------ Source records ------
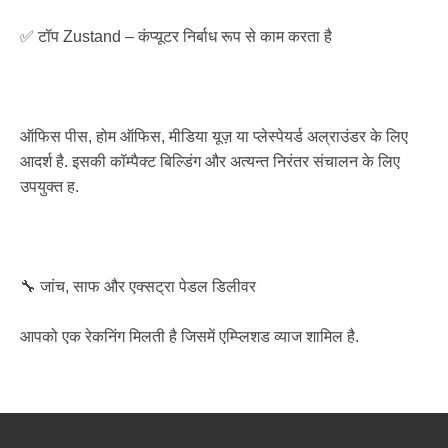
✅ टॉप Zustand – कंप्यूटर निर्बाध रूप से काम करता है
ऑफिस पीस, होम ऑफिस, मीडिया यूज़ या प्लेस्पेयर्ड अल्राउंडर के लिए
आदर्श है. इसकी कॉम्पैक्ट बिल्डिंग और अत्यन्त निरंतर संचालन के लिए
उपयुक्त ह.
🔧 जांच, साफ और एक्सट्रा पेडल डिलीवर
आपको एक रेकनिंग मिलती है जिसमें एम्प्लिशड व्याज शामिल है.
------
### What is expected
Your copy should hold every entry exactly as written, but none of the pictures.

### Output for this exercise
✅ टॉप Zustand – कंप्यूटर निर्बाध रूप से काम करता है
ऑफिस पीस, होम ऑफिस, मीडिया यूज़ या प्लेस्पेयर्ड अल्राउंडर के लिए
आदर्श है. इसकी कॉम्पैक्ट बिल्डिंग और अत्यन्त निरंतर संचालन के लिए
उपयुक्त ह.
🔧 जांच, साफ और एक्सट्रा पेडल डिलीवर
आपको एक रेकनिंग मिलती है जिसमें एम्प्लिशड व्याज शामिल है.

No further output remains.